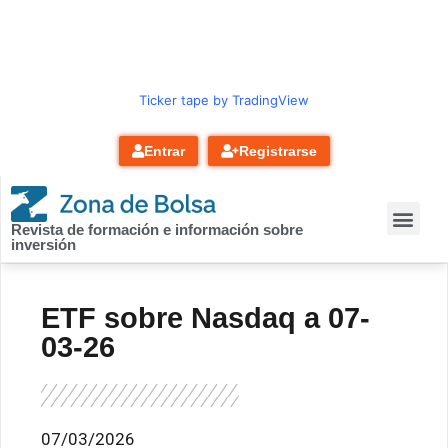
contenido
Ticker tape by TradingView
Entrar
Registrarse
Revista de formación e información sobre
inversión
ETF sobre Nasdaq a 07-
03-26
07/03/2026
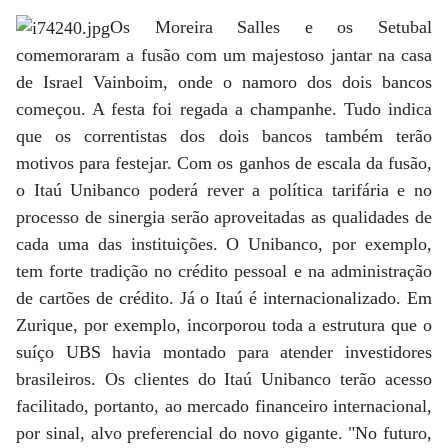
Os Moreira Salles e os Setubal
comemoraram a fusão com um majestoso jantar na casa
de Israel Vainboim, onde o namoro dos dois bancos
começou. A festa foi regada a champanhe. Tudo indica
que os correntistas dos dois bancos também terão
motivos para festejar. Com os ganhos de escala da fusão,
o Itaú Unibanco poderá rever a política tarifária e no
processo de sinergia serão aproveitadas as qualidades de
cada uma das instituições. O Unibanco, por exemplo,
tem forte tradição no crédito pessoal e na administração
de cartões de crédito. Já o Itaú é internacionalizado. Em
Zurique, por exemplo, incorporou toda a estrutura que o
suíço UBS havia montado para atender investidores
brasileiros. Os clientes do Itaú Unibanco terão acesso
facilitado, portanto, ao mercado financeiro internacional,
por sinal, alvo preferencial do novo gigante. "No futuro,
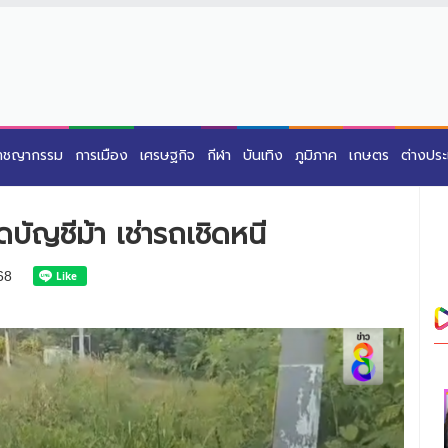
าชญากรรม
การเมือง
เศรษฐกิจ
กีฬา
บันเทิง
ภูมิภาค
เกษตร
ต่างปร
บัญชีม้า เช่ารถเชิดหนี
68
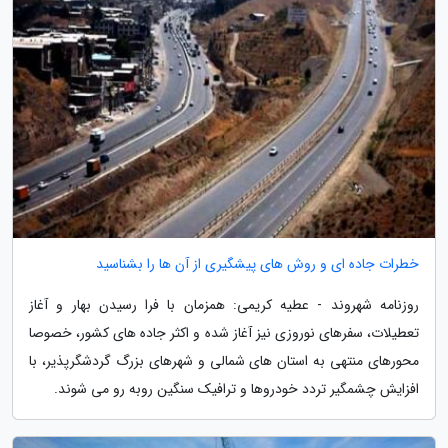
خطرات جاده ای و روش های پیشگیری از آن ها را بشناسید
روزنامه شهروند - عطیه کریمی: همزمان با فرا رسیدن بهار و آغاز
تعطیلات، سفرهای نوروزی نیز آغاز شده و اکثر جاده های کشور، خصوصا
محورهای منتهی به استان های شمالی و شهرهای بزرگ گردشگرپذیر، با
افزایش چشمگیر تردد خودروها و ترافیک سنگین روبه رو می شوند.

== Task description ==
Please repeat the entries exactly. Do not include the pictures.

== Response box ==
contenido
Ticker tape by TradingView
Entrar
Registrarse
Revista de formación e información sobre
inversión
ETF sobre Nasdaq a 07-
03-26
07/03/2026
Os Moreira Salles e os Setubal
comemoraram a fusão com um majestoso jantar na casa
de Israel Vainboim, onde o namoro dos dois bancos
começou. A festa foi regada a champanhe. Tudo indica
que os correntistas dos dois bancos também terão
motivos para festejar. Com os ganhos de escala da fusão,
o Itaú Unibanco poderá rever a política tarifária e no
processo de sinergia serão aproveitadas as qualidades de
cada uma das instituições. O Unibanco, por exemplo,
tem forte tradição no crédito pessoal e na administração
de cartões de crédito. Já o Itaú é internacionalizado. Em
Zurique, por exemplo, incorporou toda a estrutura que o
suíço UBS havia montado para atender investidores
brasileiros. Os clientes do Itaú Unibanco terão acesso
facilitado, portanto, ao mercado financeiro internacional,
por sinal, alvo preferencial do novo gigante. "No futuro,
าชญากรรม
การเมือง
เศรษฐกิจ
กีฬา
บันเทิง
ภูมิภาค
เกษตร
ต่างปร
บัญชีม้า เช่ารถเชิดหนี
68
خطرات جاده ای و روش های پیشگیری از آن ها را بشناسید
روزنامه شهروند - عطیه کریمی: همزمان با فرا رسیدن بهار و آغاز
تعطیلات، سفرهای نوروزی نیز آغاز شده و اکثر جاده های کشور، خصوصا
محورهای منتهی به استان های شمالی و شهرهای بزرگ گردشگرپذیر، با
افزایش چشمگیر تردد خودروها و ترافیک سنگین روبه رو می شوند.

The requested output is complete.